Each morning I take a hot shower, shampoo, and shave. I may stop at the gas station while I’m out and about, and in the evening, I enjoy grilling fish and relaxing on the couch with the Discovery Channel. An ordinary day, yet in that brief span, I’ve exposed myself to a platoon of environmental toxins that will attack my body—their sneaky blows often coming to light only many years later. From cosmetics alone, “every day you’re exposed to more than 160 unique ingredients, some of which have known hazards while most are poorly studied,” says Kristan Markey, a researcher with the Environmental Working Group, a watchdog organization in Washington, DC. You inhale them, absorb them through your skin, and eat them in your food.

The good news is that you can take in small amounts of toxins without harm—your body either excretes them or neutralizes them in the liver.
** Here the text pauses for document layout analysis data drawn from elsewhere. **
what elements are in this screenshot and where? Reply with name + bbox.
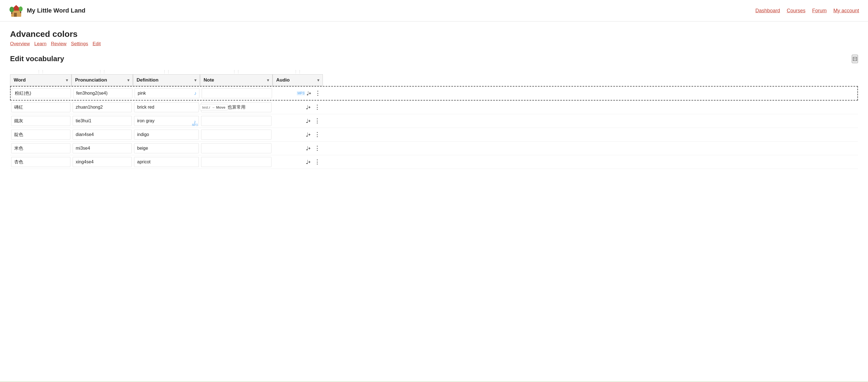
site-title: My Little Word Land <box>27 7 86 14</box>
add-audio-button-1[interactable]: ♩+ <box>306 90 311 97</box>
input-definition-2[interactable] <box>134 102 199 112</box>
input-pronunciation-5[interactable] <box>72 143 132 153</box>
music-note-indicator: ♪ <box>194 91 196 96</box>
cell-pronunciation-3 <box>71 114 133 128</box>
more-options-button-3[interactable]: ⋮ <box>312 116 322 126</box>
input-definition-5[interactable] <box>134 143 199 153</box>
col-header-definition[interactable]: Definition ▾ <box>133 74 200 86</box>
add-audio-button-4[interactable]: ♩+ <box>306 131 311 138</box>
input-definition-6[interactable] <box>134 157 199 167</box>
col-header-pronunciation[interactable]: Pronunciation ▾ <box>71 74 133 86</box>
nav-myaccount[interactable]: My account <box>833 8 859 14</box>
col-header-note[interactable]: Note ▾ <box>200 74 273 86</box>
cell-word-3 <box>10 114 71 128</box>
page-title: Advanced colors <box>10 29 858 39</box>
table-row: ♪ MP3 ♩+ ⋮ <box>10 86 858 100</box>
cell-pronunciation-1 <box>72 87 133 100</box>
col-header-word[interactable]: Word ▾ <box>10 74 71 86</box>
breadcrumb-learn[interactable]: Learn <box>34 41 46 46</box>
input-pronunciation-6[interactable] <box>72 157 132 167</box>
cell-audio-5: ♩+ <box>273 143 312 153</box>
breadcrumb-edit[interactable]: Edit <box>93 41 101 46</box>
more-options-button-5[interactable]: ⋮ <box>312 144 322 153</box>
add-audio-button-2[interactable]: ♩+ <box>306 104 311 110</box>
table-row: ♪ MP3 ♩+ ⋮ <box>10 114 858 128</box>
col-header-audio[interactable]: Audio ▾ <box>273 74 323 86</box>
column-headers: Word ▾ Pronunciation ▾ Definition ▾ Note… <box>10 74 858 86</box>
sort-note-icon: ▾ <box>267 78 269 83</box>
filter-button[interactable]: ⊟ <box>852 55 858 63</box>
input-word-6[interactable] <box>11 157 70 167</box>
row-actions-1: ⋮ <box>312 89 323 98</box>
input-note-6[interactable] <box>201 157 272 167</box>
cell-definition-5 <box>133 141 200 155</box>
input-note-1[interactable] <box>202 88 272 98</box>
cell-pronunciation-2 <box>71 100 133 114</box>
drag-handle-pronunciation[interactable]: ⋮⋮ <box>71 69 133 74</box>
input-word-2[interactable] <box>11 102 70 112</box>
move-from-label: test.r <box>202 105 210 109</box>
cell-note-4 <box>200 128 273 141</box>
input-word-3[interactable] <box>11 116 70 126</box>
more-options-button-1[interactable]: ⋮ <box>313 89 322 98</box>
cell-audio-1: MP3 ♩+ <box>273 88 312 98</box>
input-word-4[interactable] <box>11 130 70 139</box>
cell-word-1 <box>10 87 72 100</box>
input-pronunciation-2[interactable] <box>72 102 132 112</box>
row-actions-5: ⋮ <box>312 144 323 153</box>
music-note-icon: ♩ <box>306 159 308 165</box>
cell-pronunciation-5 <box>71 141 133 155</box>
breadcrumb-overview[interactable]: Overview <box>10 41 30 46</box>
add-audio-button-5[interactable]: ♩+ <box>306 145 311 152</box>
breadcrumb: Overview Learn Review Settings Edit <box>10 41 858 46</box>
input-note-3[interactable] <box>201 116 272 126</box>
nav-forum[interactable]: Forum <box>812 8 827 14</box>
nav-courses[interactable]: Courses <box>787 8 805 14</box>
cell-word-2 <box>10 100 71 114</box>
move-arrow-icon: → <box>211 105 215 109</box>
cell-note-6 <box>200 155 273 169</box>
input-definition-1[interactable] <box>134 88 199 98</box>
site-header: My Little Word Land Dashboard Courses Fo… <box>0 0 868 22</box>
cell-note-3 <box>200 114 273 128</box>
drag-handle-definition[interactable]: ⋮⋮ <box>133 69 200 74</box>
drag-handle-note[interactable]: ⋮⋮ <box>200 69 273 74</box>
drag-handle-word[interactable]: ⋮⋮ <box>10 69 71 74</box>
input-word-5[interactable] <box>11 143 70 153</box>
row-actions-4: ⋮ <box>312 130 323 139</box>
input-pronunciation-4[interactable] <box>72 130 132 139</box>
cell-definition-2: test.r → Move <box>133 100 200 114</box>
svg-rect-4 <box>11 12 12 14</box>
drag-handle-audio[interactable]: ⋮⋮ <box>273 69 323 74</box>
cell-audio-4: ♩+ <box>273 130 312 139</box>
more-options-button-4[interactable]: ⋮ <box>312 130 322 139</box>
input-pronunciation-1[interactable] <box>73 88 132 98</box>
row-actions-3: ⋮ <box>312 116 323 126</box>
cell-word-5 <box>10 141 71 155</box>
input-word-1[interactable] <box>12 88 71 98</box>
main-nav: Dashboard Courses Forum My account <box>755 8 859 14</box>
cell-definition-1: ♪ <box>133 87 200 100</box>
add-audio-button-3[interactable]: ♩+ <box>306 118 311 124</box>
input-definition-3[interactable] <box>134 116 199 126</box>
mp3-badge-1: MP3 <box>297 91 305 96</box>
cell-note-5 <box>200 141 273 155</box>
move-tooltip: test.r → Move <box>200 104 228 110</box>
site-logo <box>9 3 24 18</box>
more-options-button-2[interactable]: ⋮ <box>312 102 322 112</box>
breadcrumb-review[interactable]: Review <box>51 41 66 46</box>
input-pronunciation-3[interactable] <box>72 116 132 126</box>
input-note-5[interactable] <box>201 143 272 153</box>
breadcrumb-settings[interactable]: Settings <box>71 41 88 46</box>
cell-word-4 <box>10 128 71 141</box>
music-note-icon: ♩ <box>306 131 308 138</box>
input-definition-4[interactable] <box>134 130 199 139</box>
more-options-button-6[interactable]: ⋮ <box>312 157 322 167</box>
cell-audio-2: ♩+ <box>273 102 312 112</box>
cell-definition-4 <box>133 128 200 141</box>
move-label: Move <box>216 105 225 109</box>
input-note-4[interactable] <box>201 130 272 139</box>
cell-note-1 <box>200 87 273 100</box>
add-audio-button-6[interactable]: ♩+ <box>306 159 311 165</box>
nav-dashboard[interactable]: Dashboard <box>755 8 780 14</box>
Any toxin that manages to hang around, generally does so in too minute a quantity to inflict any real damage. Besides, in the past, you rarely got bombarded by a single toxin for very long.
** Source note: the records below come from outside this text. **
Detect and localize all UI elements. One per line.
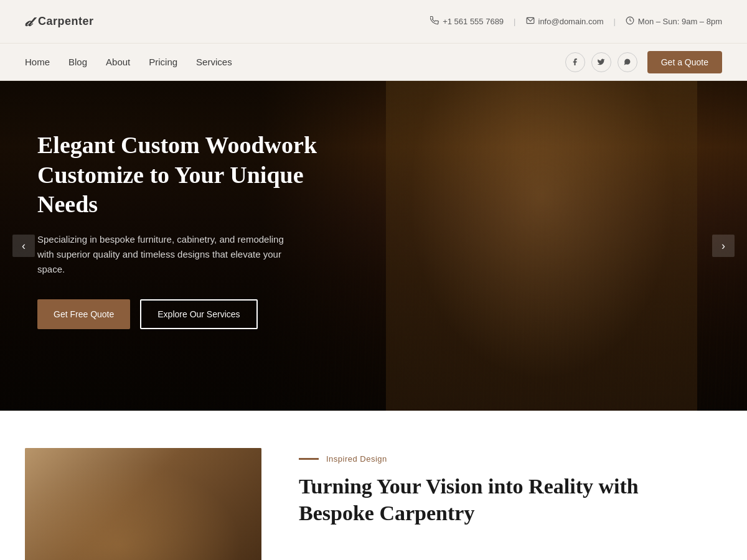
email-item: info@domain.com: [526, 16, 604, 27]
get-quote-button[interactable]: Get a Quote: [647, 51, 722, 73]
below-text: Inspired Design Turning Your Vision into…: [299, 448, 722, 526]
below-hero-section: Inspired Design Turning Your Vision into…: [0, 411, 747, 560]
nav-right: Get a Quote: [565, 51, 722, 73]
section-title-line2: Bespoke Carpentry: [299, 502, 474, 525]
twitter-icon[interactable]: [591, 52, 611, 72]
section-label: Inspired Design: [299, 454, 722, 464]
hours-item: Mon – Sun: 9am – 8pm: [626, 16, 722, 27]
email-icon: [526, 16, 535, 27]
hero-content: Elegant Custom Woodwork Customize to You…: [0, 81, 361, 379]
hero-title: Elegant Custom Woodwork Customize to You…: [37, 131, 324, 220]
whatsapp-icon[interactable]: [618, 52, 637, 72]
below-image-inner: [25, 448, 261, 560]
nav-about[interactable]: About: [106, 57, 130, 67]
nav-home[interactable]: Home: [25, 57, 50, 67]
logo[interactable]: 𝒹 Carpenter: [25, 14, 94, 30]
section-title-line1: Turning Your Vision into Reality with: [299, 475, 639, 498]
social-icons: [565, 52, 637, 72]
chevron-right-icon: ›: [721, 240, 725, 253]
nav-services[interactable]: Services: [196, 57, 232, 67]
logo-icon: 𝒹: [25, 14, 32, 30]
phone-icon: [430, 16, 439, 27]
get-free-quote-button[interactable]: Get Free Quote: [37, 299, 130, 329]
phone-number: +1 561 555 7689: [443, 17, 504, 26]
section-label-text: Inspired Design: [326, 454, 387, 464]
hero-person-image: [386, 81, 697, 411]
top-bar: 𝒹 Carpenter +1 561 555 7689 | info@domai…: [0, 0, 747, 44]
hero-section: Elegant Custom Woodwork Customize to You…: [0, 81, 747, 411]
nav-pricing[interactable]: Pricing: [149, 57, 177, 67]
hero-buttons: Get Free Quote Explore Our Services: [37, 299, 324, 329]
nav-links: Home Blog About Pricing Services: [25, 57, 232, 67]
chevron-left-icon: ‹: [22, 240, 26, 253]
logo-text: Carpenter: [38, 15, 94, 28]
section-title: Turning Your Vision into Reality with Be…: [299, 474, 722, 526]
hero-prev-arrow[interactable]: ‹: [12, 235, 35, 257]
business-hours: Mon – Sun: 9am – 8pm: [638, 17, 722, 26]
contact-info: +1 561 555 7689 | info@domain.com | Mon …: [430, 16, 722, 27]
email-address: info@domain.com: [538, 17, 604, 26]
facebook-icon[interactable]: [565, 52, 585, 72]
clock-icon: [626, 16, 634, 27]
hero-subtitle: Specializing in bespoke furniture, cabin…: [37, 232, 299, 277]
nav-bar: Home Blog About Pricing Services Get a Q…: [0, 44, 747, 81]
below-image: [25, 448, 261, 560]
phone-item: +1 561 555 7689: [430, 16, 504, 27]
section-label-line: [299, 458, 319, 460]
hero-next-arrow[interactable]: ›: [712, 235, 735, 257]
nav-blog[interactable]: Blog: [68, 57, 87, 67]
explore-services-button[interactable]: Explore Our Services: [140, 299, 257, 329]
Times have changed, however. The increase in smog and water pollution and in the number of personal-care products and household goods packed with potentially harmful chemicals has ramped up the toxic load with which your body has to contend. The real danger now comes from the low-dose, chronic exposure you often don’t even notice. For example, the typical woman applies 12 personal-care products a day. If each of them contains phthalates (harmful chemicals found in cosmetics and plastics), those tiny separate exposures begin to add up. Even pouring water a thimble at a time eventually fills the glass.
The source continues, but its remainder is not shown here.